The Rosamond-Lydgate saga is wearing on me— the constant avoidance, the ever-expanding and entangling network, and the exhausting hysterics. The old saying goes that opposites attract, and at first glance Rosamond and Lydgate seem to be quite contrary. After all, they can’t even seem to agree on what type of lifestyle they should live together as husband and wife. However, Rosamond and Lydgate seem to be more similar than I had previously thought (I’m going to refrain from making any further claims about the future of their relationship, but I’m hoping that my observations will place them comfortably in the “we should just be friends territory” as well as the “we are never, ever, ever, getting back together” zone). On page 558, Rosamond goes right for Lydgate’s gut with one simple question: “What can I do, Tertius?” We felt the insincerity and the disappointment in this statement, and we understood her point of view, but I most certainly did not see it coming when Lydgate reversed the situation and used the same tactic on his beloved in Chapter Seventy-Five. Instead of telling her of the rumor that is marring his good name, he remains silent and allows space for Dorothea to deliver the unpleasant news. When he encounters his wife in a changed mood, he assumes that she has learned of the bad news and he asks, “Rosamond, have you heard anything that distresses you?” (713).

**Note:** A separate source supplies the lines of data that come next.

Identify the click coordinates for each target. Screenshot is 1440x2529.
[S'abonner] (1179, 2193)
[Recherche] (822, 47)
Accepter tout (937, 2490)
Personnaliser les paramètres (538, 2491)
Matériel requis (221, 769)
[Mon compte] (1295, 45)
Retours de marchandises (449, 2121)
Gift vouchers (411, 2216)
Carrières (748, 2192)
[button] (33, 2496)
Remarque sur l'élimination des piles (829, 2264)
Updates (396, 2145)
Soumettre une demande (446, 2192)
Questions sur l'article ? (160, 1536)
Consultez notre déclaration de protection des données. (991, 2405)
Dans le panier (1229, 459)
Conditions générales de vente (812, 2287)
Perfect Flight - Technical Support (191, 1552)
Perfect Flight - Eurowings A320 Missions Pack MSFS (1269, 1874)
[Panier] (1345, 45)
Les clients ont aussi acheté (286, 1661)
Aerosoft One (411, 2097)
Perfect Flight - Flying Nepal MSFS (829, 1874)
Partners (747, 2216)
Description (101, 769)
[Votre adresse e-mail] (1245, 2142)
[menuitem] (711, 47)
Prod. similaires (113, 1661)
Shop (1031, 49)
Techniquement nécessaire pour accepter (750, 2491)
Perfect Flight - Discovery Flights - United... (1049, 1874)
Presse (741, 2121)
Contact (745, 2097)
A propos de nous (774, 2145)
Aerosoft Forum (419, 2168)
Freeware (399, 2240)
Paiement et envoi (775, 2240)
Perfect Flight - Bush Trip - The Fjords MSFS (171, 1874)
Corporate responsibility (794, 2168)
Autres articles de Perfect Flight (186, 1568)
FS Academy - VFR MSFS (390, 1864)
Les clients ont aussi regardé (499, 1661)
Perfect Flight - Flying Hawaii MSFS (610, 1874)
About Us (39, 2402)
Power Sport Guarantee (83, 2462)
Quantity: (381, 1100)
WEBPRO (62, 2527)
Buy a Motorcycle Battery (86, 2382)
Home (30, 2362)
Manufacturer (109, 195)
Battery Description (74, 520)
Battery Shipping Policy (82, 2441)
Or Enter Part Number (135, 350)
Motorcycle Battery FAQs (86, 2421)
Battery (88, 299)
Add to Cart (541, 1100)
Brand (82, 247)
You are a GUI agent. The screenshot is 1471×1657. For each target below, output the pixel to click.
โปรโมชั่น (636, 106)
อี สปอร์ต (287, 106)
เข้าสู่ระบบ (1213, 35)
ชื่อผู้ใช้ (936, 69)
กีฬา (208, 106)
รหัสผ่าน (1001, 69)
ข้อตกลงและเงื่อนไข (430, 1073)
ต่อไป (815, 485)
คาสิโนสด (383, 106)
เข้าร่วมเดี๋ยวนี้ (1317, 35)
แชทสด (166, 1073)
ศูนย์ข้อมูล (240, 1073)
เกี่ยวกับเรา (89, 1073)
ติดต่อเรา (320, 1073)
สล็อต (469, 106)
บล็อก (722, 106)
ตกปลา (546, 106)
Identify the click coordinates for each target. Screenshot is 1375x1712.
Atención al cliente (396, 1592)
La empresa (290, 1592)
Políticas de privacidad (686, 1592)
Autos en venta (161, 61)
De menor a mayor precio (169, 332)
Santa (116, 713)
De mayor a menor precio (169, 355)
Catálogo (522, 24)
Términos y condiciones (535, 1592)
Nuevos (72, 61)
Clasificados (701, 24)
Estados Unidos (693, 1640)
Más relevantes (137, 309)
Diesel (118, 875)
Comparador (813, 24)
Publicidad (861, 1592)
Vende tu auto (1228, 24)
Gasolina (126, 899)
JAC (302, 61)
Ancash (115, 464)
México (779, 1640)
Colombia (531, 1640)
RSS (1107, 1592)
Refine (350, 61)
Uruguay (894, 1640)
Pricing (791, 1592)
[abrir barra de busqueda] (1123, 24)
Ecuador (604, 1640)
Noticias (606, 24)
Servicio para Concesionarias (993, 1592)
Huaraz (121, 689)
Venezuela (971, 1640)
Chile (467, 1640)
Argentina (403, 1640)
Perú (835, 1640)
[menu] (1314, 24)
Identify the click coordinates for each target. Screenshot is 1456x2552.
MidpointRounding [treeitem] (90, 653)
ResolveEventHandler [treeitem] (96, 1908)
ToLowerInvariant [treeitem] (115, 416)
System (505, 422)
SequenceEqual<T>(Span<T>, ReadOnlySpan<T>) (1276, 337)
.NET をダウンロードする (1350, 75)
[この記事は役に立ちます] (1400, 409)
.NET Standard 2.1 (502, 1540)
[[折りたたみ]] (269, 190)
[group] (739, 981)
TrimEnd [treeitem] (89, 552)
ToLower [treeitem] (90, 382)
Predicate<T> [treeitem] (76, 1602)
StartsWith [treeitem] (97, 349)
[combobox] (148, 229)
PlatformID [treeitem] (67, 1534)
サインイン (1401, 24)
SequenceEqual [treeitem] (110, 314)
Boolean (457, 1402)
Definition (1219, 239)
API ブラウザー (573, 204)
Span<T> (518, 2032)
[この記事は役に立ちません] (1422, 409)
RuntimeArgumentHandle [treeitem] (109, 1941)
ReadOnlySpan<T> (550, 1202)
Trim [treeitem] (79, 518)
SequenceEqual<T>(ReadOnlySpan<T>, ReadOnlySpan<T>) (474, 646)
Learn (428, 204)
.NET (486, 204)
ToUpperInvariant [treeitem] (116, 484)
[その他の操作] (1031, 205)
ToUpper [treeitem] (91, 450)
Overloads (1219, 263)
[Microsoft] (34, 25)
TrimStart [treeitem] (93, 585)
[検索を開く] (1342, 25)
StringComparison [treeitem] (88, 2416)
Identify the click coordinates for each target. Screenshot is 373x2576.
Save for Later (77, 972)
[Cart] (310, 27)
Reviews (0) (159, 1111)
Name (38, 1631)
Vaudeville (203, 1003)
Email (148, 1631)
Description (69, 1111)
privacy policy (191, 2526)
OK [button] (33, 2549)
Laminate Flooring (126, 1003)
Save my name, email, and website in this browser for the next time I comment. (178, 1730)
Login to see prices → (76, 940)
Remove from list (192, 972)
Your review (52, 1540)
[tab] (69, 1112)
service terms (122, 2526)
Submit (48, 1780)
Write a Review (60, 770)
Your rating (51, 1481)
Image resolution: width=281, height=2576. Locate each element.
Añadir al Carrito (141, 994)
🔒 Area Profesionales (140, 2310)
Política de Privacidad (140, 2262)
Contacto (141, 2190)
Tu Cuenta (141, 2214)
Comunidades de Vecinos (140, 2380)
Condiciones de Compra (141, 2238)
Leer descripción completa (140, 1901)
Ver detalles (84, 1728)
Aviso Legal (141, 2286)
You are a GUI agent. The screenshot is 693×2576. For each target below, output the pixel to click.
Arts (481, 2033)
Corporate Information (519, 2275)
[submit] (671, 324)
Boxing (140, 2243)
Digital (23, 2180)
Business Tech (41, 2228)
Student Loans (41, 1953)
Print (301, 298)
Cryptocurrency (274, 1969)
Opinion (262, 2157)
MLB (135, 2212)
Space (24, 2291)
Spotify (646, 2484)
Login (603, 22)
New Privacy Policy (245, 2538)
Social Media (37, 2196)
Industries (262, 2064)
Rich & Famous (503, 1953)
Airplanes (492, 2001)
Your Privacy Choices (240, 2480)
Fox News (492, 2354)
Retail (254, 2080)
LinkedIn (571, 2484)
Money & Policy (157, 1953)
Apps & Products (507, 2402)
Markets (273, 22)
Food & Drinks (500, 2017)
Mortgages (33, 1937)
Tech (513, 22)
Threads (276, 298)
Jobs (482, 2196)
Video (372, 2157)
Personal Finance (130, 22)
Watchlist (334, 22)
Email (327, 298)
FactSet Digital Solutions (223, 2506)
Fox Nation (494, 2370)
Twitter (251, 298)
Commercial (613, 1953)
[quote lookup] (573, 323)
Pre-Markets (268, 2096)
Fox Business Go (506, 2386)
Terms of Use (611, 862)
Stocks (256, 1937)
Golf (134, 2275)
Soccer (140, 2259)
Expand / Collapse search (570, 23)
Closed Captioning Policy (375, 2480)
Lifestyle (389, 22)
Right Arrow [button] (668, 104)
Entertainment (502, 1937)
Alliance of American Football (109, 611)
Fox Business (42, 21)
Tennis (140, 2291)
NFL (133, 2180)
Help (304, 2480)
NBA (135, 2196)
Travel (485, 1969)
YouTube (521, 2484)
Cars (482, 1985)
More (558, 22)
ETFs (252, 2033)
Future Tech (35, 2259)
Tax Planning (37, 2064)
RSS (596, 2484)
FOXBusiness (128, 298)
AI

There is nothing worse than being asked a question that the asker does not care to hear the answer to— in both cases, both Rosamond and Lydgate have made up their minds without needing to hear the response of their spouse. Rosamond does not truly wish to help Lydgate with his monetary troubles, and Lydgate cannot undo the distress that this rumor will cause his wife. Their tones are identical. There is a neutrality and despondency in their voices that can only be associated with complete disinterest. Their similar disregard for the plight of their spouse and their egoistic interest in how the news at hand will affect them personally seems to be a toxic combination. Admittedly, Rosamond’s quip makes her out to be more egoistic than her husband: it is framed in the first-person point of view her use of his name seems to be an after-thought, awkwardly inserted at the end of question. Adding his name at the end of her thought points the question towards him, almost as if the is pointing a sense of blame in his direction—the question sits in his hands, even though she is asking what she can do, she leaves it on him. Tertius frames the question in terms of Rosamond and addresses her by name first, but the fact that the reader knows of the immense insincerity of this comment because Lydgate does in fact know what is distressing his wife makes this direct address even more superficial. Rather than addressing the dilemma, he addresses his wife, and in his avoidance of the truth, he removes himself from his language and makes Rosamond the subject of his conversation.
Both Rosamond and Lydgate seek to evade the difficulties that lie before them and they entangle their spouses in the process. I wonder if other similar characters in the novel fail in their interactions in the same way Rosamond and Lydgate do. A network depends on diversity to endure doesn’t it?